**What you have to do**
Copy every entry exactly as given, minus the images.
# # #
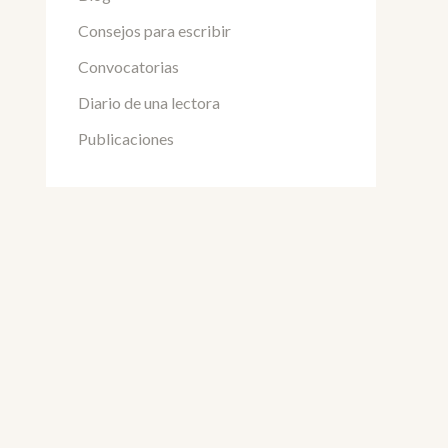
Consejos para escribir
Convocatorias
Diario de una lectora
Publicaciones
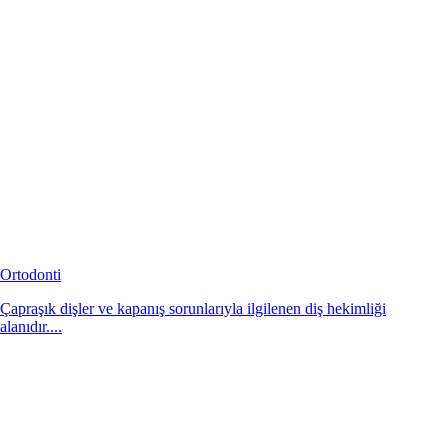
Ortodonti
Çapraşık dişler ve kapanış sorunlarıyla ilgilenen diş hekimliği
alanıdır....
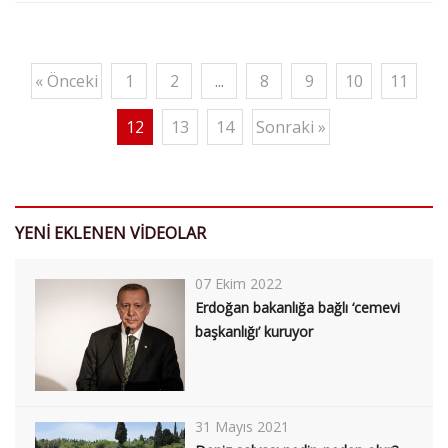
« Önceki
1
2
...
8
9
10
11
12
13
14
Sonraki »
YENİ EKLENEN VİDEOLAR
07 Ekim 2022
Erdoğan bakanlığa bağlı ‘cemevi
başkanlığı’ kuruyor
31 Mayıs 2021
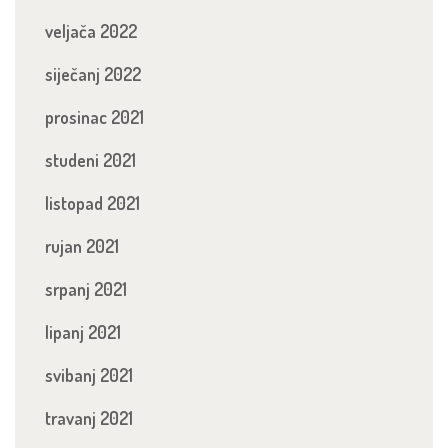
veljača 2022
siječanj 2022
prosinac 2021
studeni 2021
listopad 2021
rujan 2021
srpanj 2021
lipanj 2021
svibanj 2021
travanj 2021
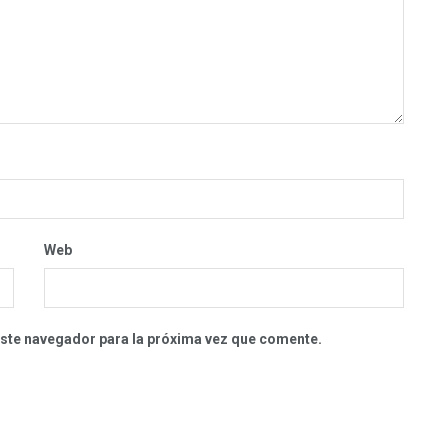
Web
este navegador para la próxima vez que comente.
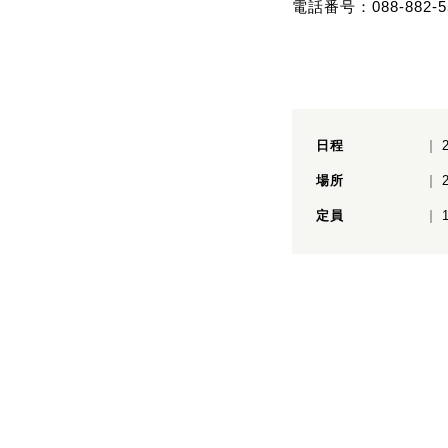
電話番号：088-882-5
日程
場所
定員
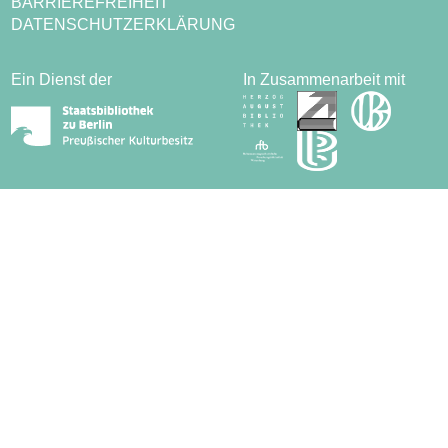
BARRIEREFREIHEIT
DATENSCHUTZERKLÄRUNG
Ein Dienst der
In Zusammenarbeit mit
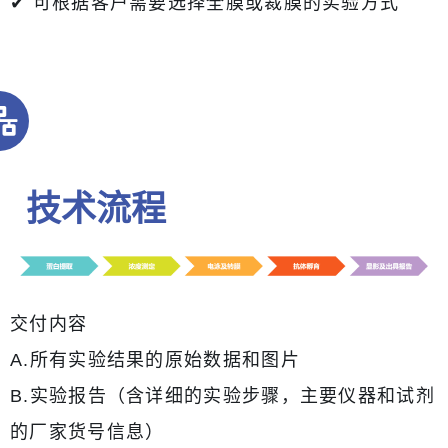
✔ 可根据客户需要选择全膜或裁膜的实验方式
技术流程
交付内容
A.所有实验结果的原始数据和图片
B.实验报告（含详细的实验步骤，主要仪器和试剂
的厂家货号信息）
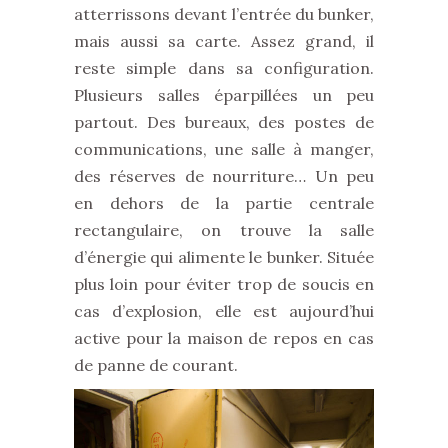
atterrissons devant l’entrée du bunker,
mais aussi sa carte. Assez grand, il
reste simple dans sa configuration.
Plusieurs salles éparpillées un peu
partout. Des bureaux, des postes de
communications, une salle à manger,
des réserves de nourriture… Un peu
en dehors de la partie centrale
rectangulaire, on trouve la salle
d’énergie qui alimente le bunker. Située
plus loin pour éviter trop de soucis en
cas d’explosion, elle est aujourd’hui
active pour la maison de repos en cas
de panne de courant.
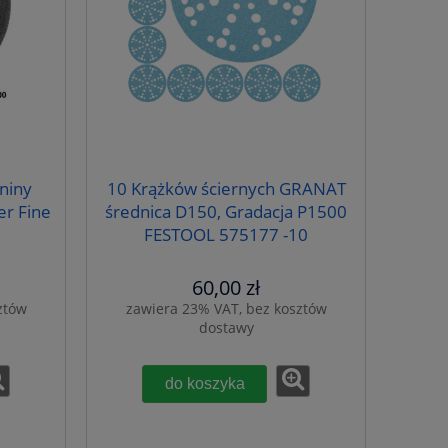
kniny
10 Krążków ściernych GRANAT
er Fine
średnica D150, Gradacja P1500
FESTOOL 575177 -10
60,00 zł
ztów
zawiera 23% VAT, bez kosztów
dostawy
do koszyka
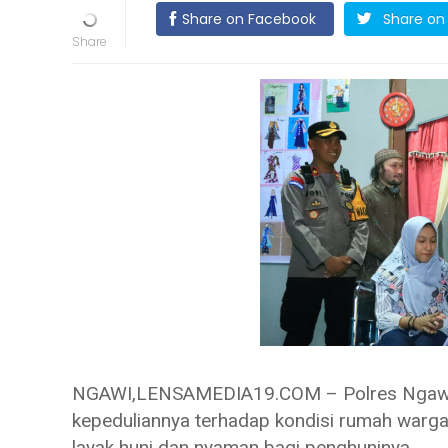
Share on Facebook
Share on 
NGAWI,LENSAMEDIA19.COM – Polres Ngawi 
kepeduliannya terhadap kondisi rumah warg
layak huni dan nyaman bagi penghuninya.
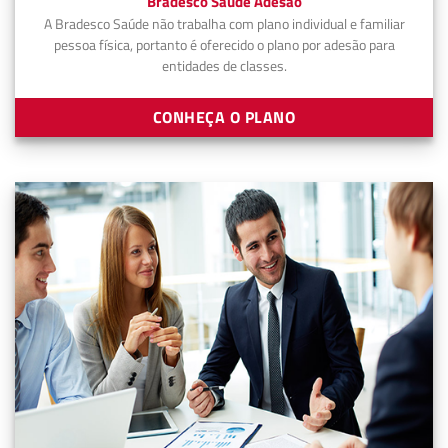
Bradesco Saúde Adesão
A Bradesco Saúde não trabalha com plano individual e familiar
pessoa física, portanto é oferecido o plano por adesão para
entidades de classes.
CONHEÇA O PLANO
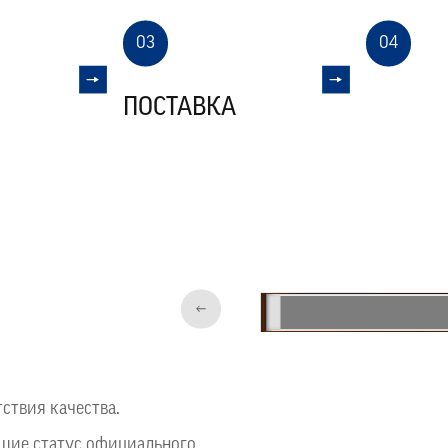
03
04
ПОСТАВКА
ПУСКО
ствия качества.
щие статус официального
# # #
**Written solution**
Consejos para escribir
Convocatorias
Diario de una lectora
Publicaciones
Ortodonti
Çapraşık dişler ve kapanış sorunlarıyla ilgilenen diş hekimliği
alanıdır....
« Önceki
1
2
...
8
9
10
11
12
13
14
Sonraki »
YENİ EKLENEN VİDEOLAR
07 Ekim 2022
Erdoğan bakanlığa bağlı ‘cemevi
başkanlığı’ kuruyor
31 Mayıs 2021
veljača 2022
siječanj 2022
prosinac 2021
studeni 2021
listopad 2021
rujan 2021
srpanj 2021
lipanj 2021
svibanj 2021
travanj 2021
Web
este navegador para la próxima vez que comente.
電話番号：088-882-5
日程
場所
定員
BARRIEREFREIHEIT
DATENSCHUTZERKLÄRUNG
Ein Dienst der
In Zusammenarbeit mit
✔ 可根据客户需要选择全膜或裁膜的实验方式
技术流程
交付内容
A.所有实验结果的原始数据和图片
B.实验报告（含详细的实验步骤，主要仪器和试剂
的厂家货号信息）
atterrissons devant l’entrée du bunker,
mais aussi sa carte. Assez grand, il
reste simple dans sa configuration.
Plusieurs salles éparpillées un peu
partout. Des bureaux, des postes de
communications, une salle à manger,
des réserves de nourriture… Un peu
en dehors de la partie centrale
rectangulaire, on trouve la salle
d’énergie qui alimente le bunker. Située
plus loin pour éviter trop de soucis en
cas d’explosion, elle est aujourd’hui
active pour la maison de repos en cas
de panne de courant.
kniny
10 Krążków ściernych GRANAT
er Fine
średnica D150, Gradacja P1500
FESTOOL 575177 -10
60,00 zł
ztów
zawiera 23% VAT, bez kosztów
dostawy
do koszyka
Share on Facebook
Share on 
NGAWI,LENSAMEDIA19.COM – Polres Ngawi 
kepeduliannya terhadap kondisi rumah warg
layak huni dan nyaman bagi penghuninya.
Bradesco Saúde Adesão
A Bradesco Saúde não trabalha com plano individual e familiar
pessoa física, portanto é oferecido o plano por adesão para
entidades de classes.
CONHEÇA O PLANO
03
04
ПОСТАВКА
ПУСКО
ствия качества.
щие статус официального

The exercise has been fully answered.